İltihaplanma durumunda, histamin salınımı hedef bölgede doku şişmesine ve kan damarlarının genişlemesine yol açar - etkilenen bölgedeki bağışıklık yanıtını desteklemek için tasarlanan önlemler. Ek olarak, yüksek düzeyde histamin salınımı, burun akıntısı, sulu gözler ve kızarıklık gibi alerjik semptomlara neden olabilir. Histamin, merkezi sinir sistemi yoluyla diğer nörotransmiterleri serbest bırakır.
Eğitim, oluşum, özellikler ve optimum değerler
Doku hormonları özelleşmiş tek hücrelerde oluşur ve glandüler hormonların aksine geniş doku bölgelerine dağılabilir. Prostaglandinler ilk olarak erkek prostatın (dolayısıyla adı) sekresyonunda keşfedildi. Özellikle erkek sperminde belirgindirler ancak birçok organda da bulunurlar.
Prostaglandinler, yağ asitleri gamma-linolenik asit, eikosapentaenoik asit ve araşidonik asit - 20 karbon atomundan oluşan doymamış yağ asitlerinden ve kapalı bir 5 karbon halkasından oluşur. D2, E1, E2, E3 vb prostaglandin grupları vardır. Histamin histidinden oluşur. Vücut ayrıca onu peynir, maya ve çikolata gibi belirli gıdalardan yapar. Hemen hemen her yerde (deri, akciğerler, hipotalamus, gastrointestinal sistem) ve özellikle mast hücrelerinde, mide mukozal hücrelerinde ve bazofilik granülositlerde artan miktarlarda ortaya çıkar.

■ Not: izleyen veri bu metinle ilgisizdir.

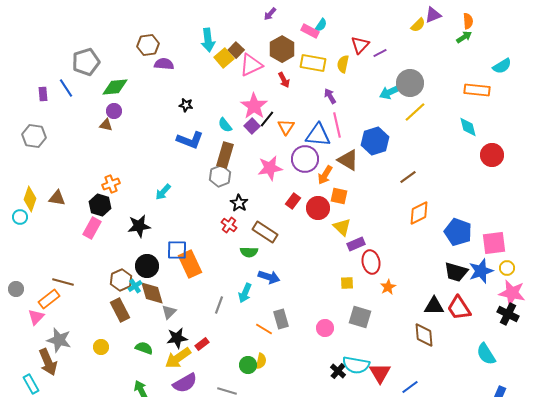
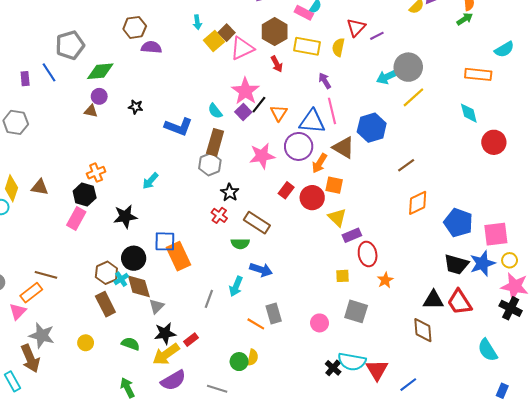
cyan arrow: (208, 40) -> (197, 22), size x0.6
black star: (186, 105) -> (136, 107), moved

Serotoninin yaklaşık% 95'i gastrointestinal sistemde oluşur ve aynı zamanda bir nörotransmiter görevi görür. Vücudun kendisi serotonini üretemediğinden, beyinde üretimi için L-triptofan gereklidir. Triptofan, belirli gıdalarda (fındık, soya fasulyesi, mantar, ayçekirdeği) yüksek konsantrasyonlarda bulunur, ancak önce kan-beyin bariyerini aşması gerekir. Spor, L-triptofanın beyne geçmesini kolaylaştırır ve böylece serotonin üretimini ve dağılımını artırır.

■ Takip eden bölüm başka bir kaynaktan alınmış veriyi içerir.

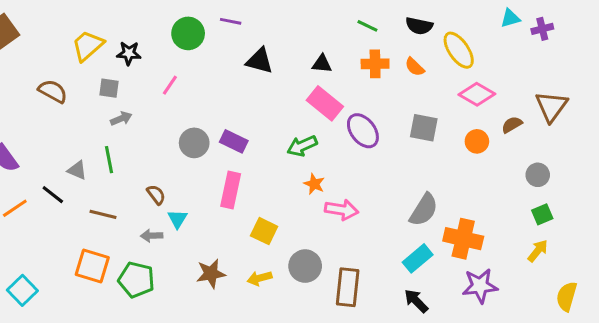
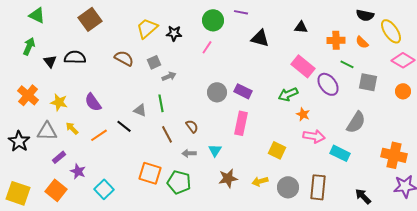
green line: (367, 26) -> (347, 64), moved
black triangle: (322, 64) -> (301, 27), moved
pink line: (170, 85) -> (207, 47), moved
gray square: (109, 88) -> (154, 62), moved, turned -32
orange star: (314, 184) -> (303, 114), moved
gray semicircle: (424, 210) -> (356, 122), moved
brown line: (103, 214) -> (167, 134), moved, turned 48
cyan triangle: (177, 219) -> (215, 150), moved
yellow square: (264, 231) -> (277, 150), moved
cyan rectangle: (418, 258) -> (340, 153), moved, turned 66
gray circle: (305, 266) -> (288, 187), moved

Hastalıklar ve Bozukluklar
İnsan yapımı prostaglandinler, III ve IV. Evrelerde periferik arter tıkayıcı hastalığı (PAOD) olan hastalarda periferik arterleri genişletir. Doğal prostaglandin E1'in etkisini taklit ederler.
Ayrıca ülserleri ve gastrointestinal enfeksiyonları iyileştirmek ve önlemek için kullanılırlar. Bir E2 analoğu olarak, suni eylemi başlatmak ve atonik uterus kanamasını önlemek için kullanılırlar. Prostaglandin eksikliği varsa, E1 ve E3 grupları yetersiz üretilir. Genellikle E2 grubunun istenmeyen etkilerini engellerler. Sonuç olarak alerjik reaksiyonlar meydana gelir. Serotonin eksikliği, depresif ruh hali, kötü ruh hali, sinirlilik, artan anksiyete ve migrene yol açar. B6 vitamini ve magnezyum eksikliğinden kaynaklanır ve doğrudan beyne etki eden antidepresanlarla tedavi edilir.

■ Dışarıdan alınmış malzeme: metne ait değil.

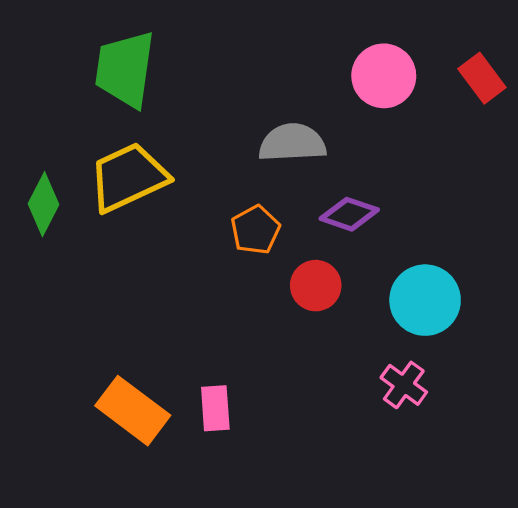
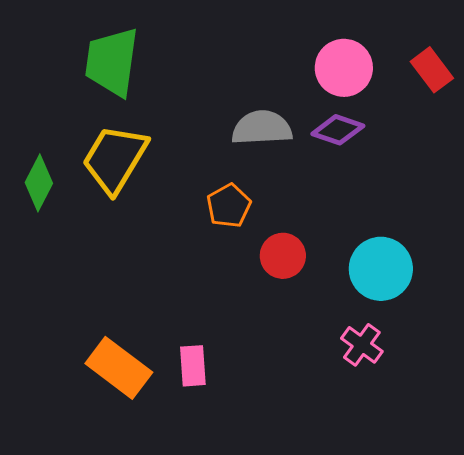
yellow trapezoid: (128, 177) -> (115, 159), turned -34
purple diamond: (349, 214) -> (338, 130), moved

Ayrıca kahve, et ve süt ürünleri tüketiminin de serotonin oluşumuna olumsuz etkisi vardır. Muz, kuruyemiş, amarant, mantar ve çikolata gibi L-triptofan içeren besinlerin tüketimi ise serotonin üretimini artırır. Histamin intoleransı ile vücudun doku hormonu histamini parçalama yeteneği bozulur. Bunun için gerekli DAO enzimi sadece yetersiz çalışır. Bu, aşırı histamin ve inflamatuar ve alerjik reaksiyonlara yol açar. Hasta çikolata, kükürtlü kuru meyve, peynir ve kırmızı şarap tüketimine kızarıklık, baş ağrısı, ishal, mide bulantısı, burun akıntısı ve gözlerde şişme ile tepki verir.
Bazen uzun vadeli sonuçlar bile olabilir (migren, egzama). Histamin intoleransı genellikle bağırsak bakterileri üzerinde olumsuz bir etkiye sahip olan antibiyotiklerden kaynaklanır. Aynı zamanda yaşamsal madde eksikliğinden de kaynaklanır.